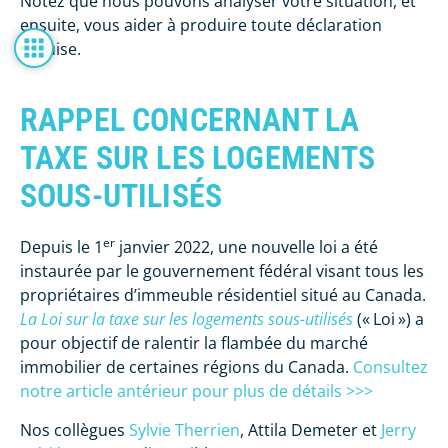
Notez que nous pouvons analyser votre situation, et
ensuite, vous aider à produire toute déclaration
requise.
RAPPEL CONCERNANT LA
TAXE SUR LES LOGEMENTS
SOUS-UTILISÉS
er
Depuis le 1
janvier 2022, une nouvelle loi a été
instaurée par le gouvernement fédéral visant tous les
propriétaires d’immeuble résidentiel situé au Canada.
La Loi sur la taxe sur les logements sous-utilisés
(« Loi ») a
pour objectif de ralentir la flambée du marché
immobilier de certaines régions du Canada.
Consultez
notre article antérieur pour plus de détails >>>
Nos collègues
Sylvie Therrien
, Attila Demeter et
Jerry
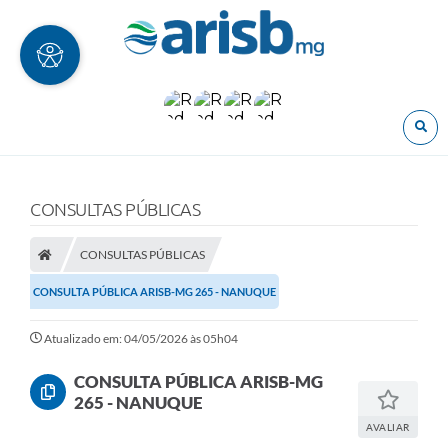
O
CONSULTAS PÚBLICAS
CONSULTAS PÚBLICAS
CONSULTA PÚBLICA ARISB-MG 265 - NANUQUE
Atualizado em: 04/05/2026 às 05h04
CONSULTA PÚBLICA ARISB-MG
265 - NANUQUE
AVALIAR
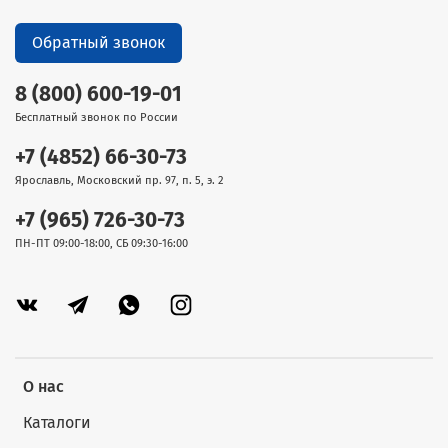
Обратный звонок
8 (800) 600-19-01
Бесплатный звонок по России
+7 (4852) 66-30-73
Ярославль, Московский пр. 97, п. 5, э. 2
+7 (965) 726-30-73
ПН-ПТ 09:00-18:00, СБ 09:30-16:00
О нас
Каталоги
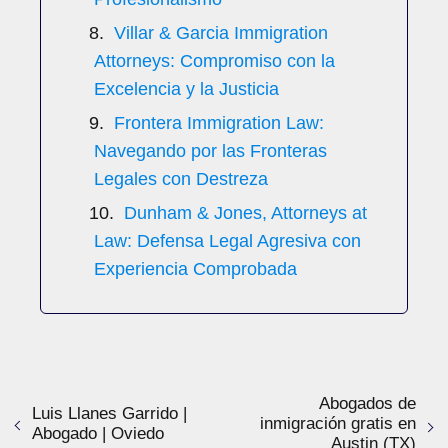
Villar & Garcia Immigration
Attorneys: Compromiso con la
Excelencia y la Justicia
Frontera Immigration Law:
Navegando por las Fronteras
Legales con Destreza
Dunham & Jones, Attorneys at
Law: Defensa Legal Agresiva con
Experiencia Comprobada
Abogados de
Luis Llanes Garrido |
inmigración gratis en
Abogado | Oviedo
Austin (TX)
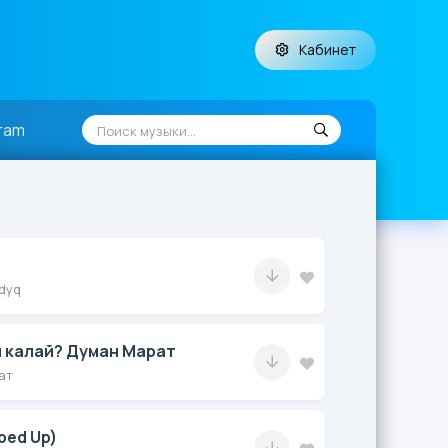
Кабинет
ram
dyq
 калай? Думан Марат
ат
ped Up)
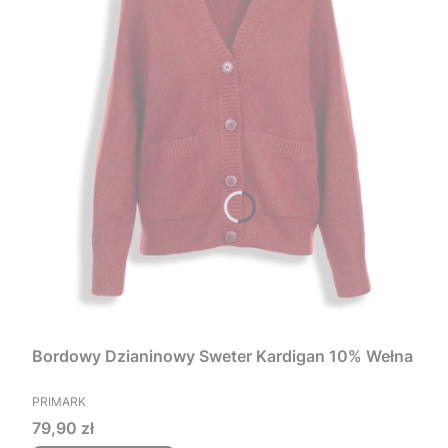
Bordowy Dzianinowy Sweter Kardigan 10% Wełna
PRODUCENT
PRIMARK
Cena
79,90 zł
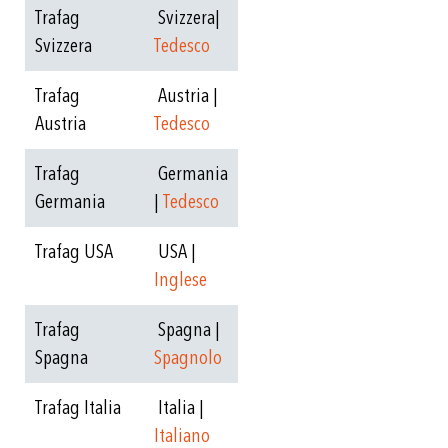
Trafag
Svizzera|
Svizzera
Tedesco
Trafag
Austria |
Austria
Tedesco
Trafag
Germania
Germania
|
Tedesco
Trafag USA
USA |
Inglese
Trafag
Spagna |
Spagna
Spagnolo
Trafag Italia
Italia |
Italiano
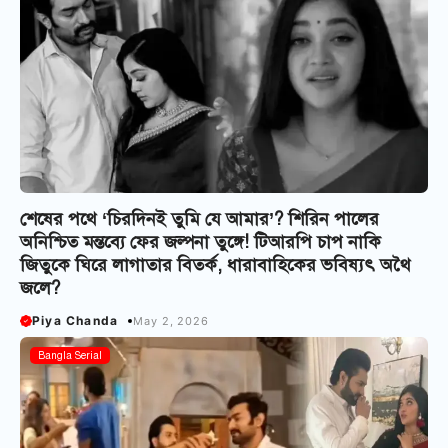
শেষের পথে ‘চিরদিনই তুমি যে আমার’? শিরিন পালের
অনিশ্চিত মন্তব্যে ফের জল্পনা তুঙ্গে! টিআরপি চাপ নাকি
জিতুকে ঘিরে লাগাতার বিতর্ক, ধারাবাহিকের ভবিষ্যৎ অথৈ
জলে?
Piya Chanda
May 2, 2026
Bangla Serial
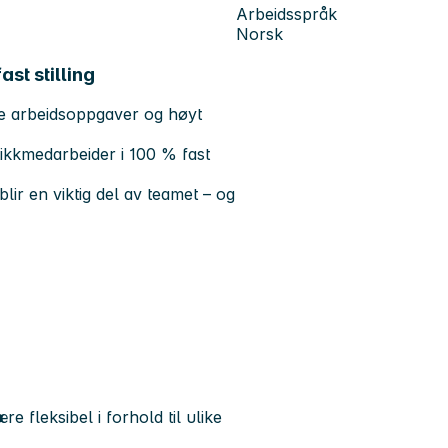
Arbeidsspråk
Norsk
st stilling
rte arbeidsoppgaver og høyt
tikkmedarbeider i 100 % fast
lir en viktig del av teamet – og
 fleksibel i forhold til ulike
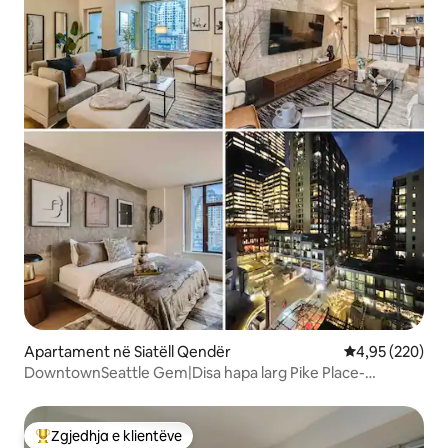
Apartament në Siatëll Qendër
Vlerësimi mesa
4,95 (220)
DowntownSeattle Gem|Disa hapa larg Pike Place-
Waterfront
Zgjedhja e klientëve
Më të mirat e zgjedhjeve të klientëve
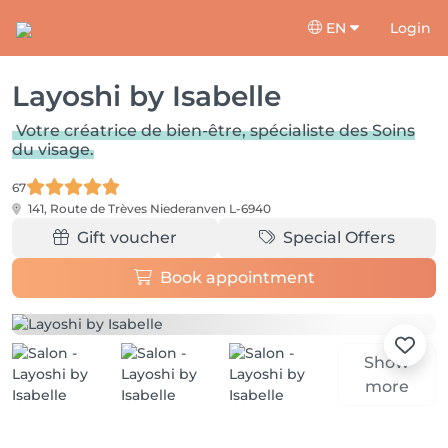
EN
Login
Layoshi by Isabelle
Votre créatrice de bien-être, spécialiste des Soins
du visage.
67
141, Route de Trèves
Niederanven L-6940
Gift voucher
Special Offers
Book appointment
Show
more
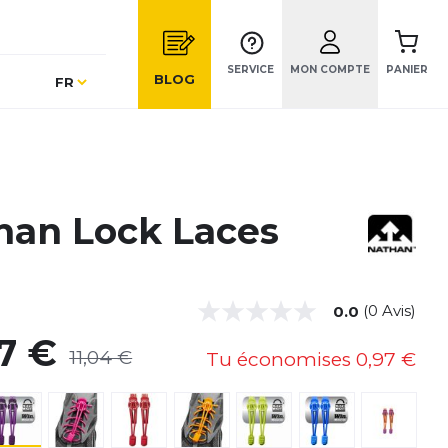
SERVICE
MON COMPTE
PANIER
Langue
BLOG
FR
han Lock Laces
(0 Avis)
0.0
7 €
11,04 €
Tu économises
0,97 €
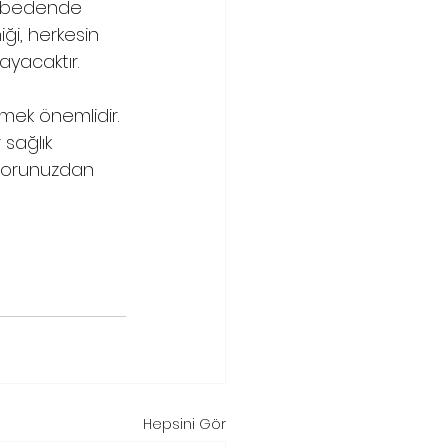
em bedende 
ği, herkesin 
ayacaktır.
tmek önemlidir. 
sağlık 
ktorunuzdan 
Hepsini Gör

==

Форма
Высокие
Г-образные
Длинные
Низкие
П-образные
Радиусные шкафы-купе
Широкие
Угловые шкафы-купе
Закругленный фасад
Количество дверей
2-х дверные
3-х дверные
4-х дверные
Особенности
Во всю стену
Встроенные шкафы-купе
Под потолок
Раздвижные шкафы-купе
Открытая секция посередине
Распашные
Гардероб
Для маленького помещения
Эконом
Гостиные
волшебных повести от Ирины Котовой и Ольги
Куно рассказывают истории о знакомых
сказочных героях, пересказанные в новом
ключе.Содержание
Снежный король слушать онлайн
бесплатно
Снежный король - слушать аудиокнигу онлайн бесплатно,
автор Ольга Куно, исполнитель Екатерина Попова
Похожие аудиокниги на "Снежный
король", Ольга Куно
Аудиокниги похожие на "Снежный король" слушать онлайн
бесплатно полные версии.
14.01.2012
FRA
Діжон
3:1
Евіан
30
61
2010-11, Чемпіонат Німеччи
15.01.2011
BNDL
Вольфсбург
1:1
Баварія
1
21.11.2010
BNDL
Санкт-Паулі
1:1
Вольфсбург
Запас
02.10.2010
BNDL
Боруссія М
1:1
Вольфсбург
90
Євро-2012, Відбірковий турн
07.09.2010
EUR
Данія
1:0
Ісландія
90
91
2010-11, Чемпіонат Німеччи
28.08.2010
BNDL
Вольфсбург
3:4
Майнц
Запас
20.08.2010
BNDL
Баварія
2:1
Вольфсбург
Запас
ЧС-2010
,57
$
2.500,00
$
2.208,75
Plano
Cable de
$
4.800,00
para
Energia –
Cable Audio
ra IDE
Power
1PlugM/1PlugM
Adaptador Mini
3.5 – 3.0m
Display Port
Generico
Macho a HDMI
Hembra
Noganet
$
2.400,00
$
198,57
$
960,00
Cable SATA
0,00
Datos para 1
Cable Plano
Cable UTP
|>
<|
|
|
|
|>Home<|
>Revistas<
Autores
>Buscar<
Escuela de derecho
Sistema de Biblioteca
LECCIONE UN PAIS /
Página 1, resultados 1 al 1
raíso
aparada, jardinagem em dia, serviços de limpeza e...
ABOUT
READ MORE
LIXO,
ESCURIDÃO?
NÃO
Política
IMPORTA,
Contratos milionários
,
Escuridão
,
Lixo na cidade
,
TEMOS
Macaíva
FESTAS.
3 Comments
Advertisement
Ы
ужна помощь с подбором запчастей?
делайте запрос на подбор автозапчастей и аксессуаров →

- Task directions:
Please output the lines above beginning at the line with "Luis Llanes Garrido |" and ending after the line with "শেষের পথে ‘চিরদিনই তুমি যে আমার’? শিরিন পালের", precisely as written and with no pictures.

- Response area:
Luis Llanes Garrido |
inmigración gratis en
Abogado | Oviedo
Austin (TX)
Кабинет
ram
dyq
 калай? Думан Марат
ат
ped Up)
Bordowy Dzianinowy Sweter Kardigan 10% Wełna
PRODUCENT
PRIMARK
Cena
79,90 zł
Trafag
Svizzera|
Svizzera
Tedesco
Trafag
Austria |
Austria
Tedesco
Trafag
Germania
Germania
|
Tedesco
Trafag USA
USA |
Inglese
Trafag
Spagna |
Spagna
Spagnolo
Trafag Italia
Italia |
Italiano
শেষের পথে ‘চিরদিনই তুমি যে আমার’? শিরিন পালের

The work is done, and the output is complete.